_Problem statement_
All of the data, except its images, should be set down exactly as it appears.

_Data extracted from a collection_
※

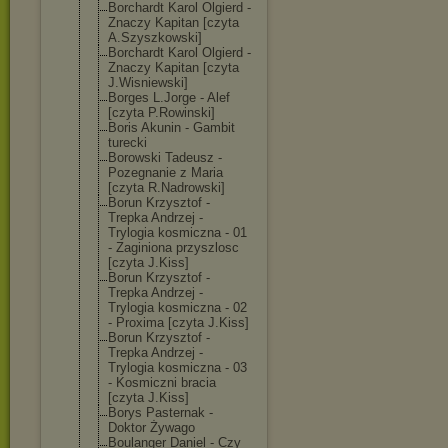
Borchardt Karol Olgierd -
Znaczy Kapitan [czyta
A.Szyszkowski]
Borchardt Karol Olgierd -
Znaczy Kapitan [czyta
J.Wisniewski]
Borges L.Jorge - Alef
[czyta P.Rowinski]
Boris Akunin - Gambit
turecki
Borowski Tadeusz -
Pozegnanie z Maria
[czyta R.Nadrowski]
Borun Krzysztof -
Trepka Andrzej -
Trylogia kosmiczna - 01
- Zaginiona przyszlosc
[czyta J.Kiss]
Borun Krzysztof -
Trepka Andrzej -
Trylogia kosmiczna - 02
- Proxima [czyta J.Kiss]
Borun Krzysztof -
Trepka Andrzej -
Trylogia kosmiczna - 03
- Kosmiczni bracia
[czyta J.Kiss]
Borys Pasternak -
Doktor Żywago
Boulanger Daniel - Czy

※

_Written reply_
Borchardt Karol Olgierd -
Znaczy Kapitan [czyta
A.Szyszkowski]
Borchardt Karol Olgierd -
Znaczy Kapitan [czyta
J.Wisniewski]
Borges L.Jorge - Alef
[czyta P.Rowinski]
Boris Akunin - Gambit
turecki
Borowski Tadeusz -
Pozegnanie z Maria
[czyta R.Nadrowski]
Borun Krzysztof -
Trepka Andrzej -
Trylogia kosmiczna - 01
- Zaginiona przyszlosc
[czyta J.Kiss]
Borun Krzysztof -
Trepka Andrzej -
Trylogia kosmiczna - 02
- Proxima [czyta J.Kiss]
Borun Krzysztof -
Trepka Andrzej -
Trylogia kosmiczna - 03
- Kosmiczni bracia
[czyta J.Kiss]
Borys Pasternak -
Doktor Żywago
Boulanger Daniel - Czy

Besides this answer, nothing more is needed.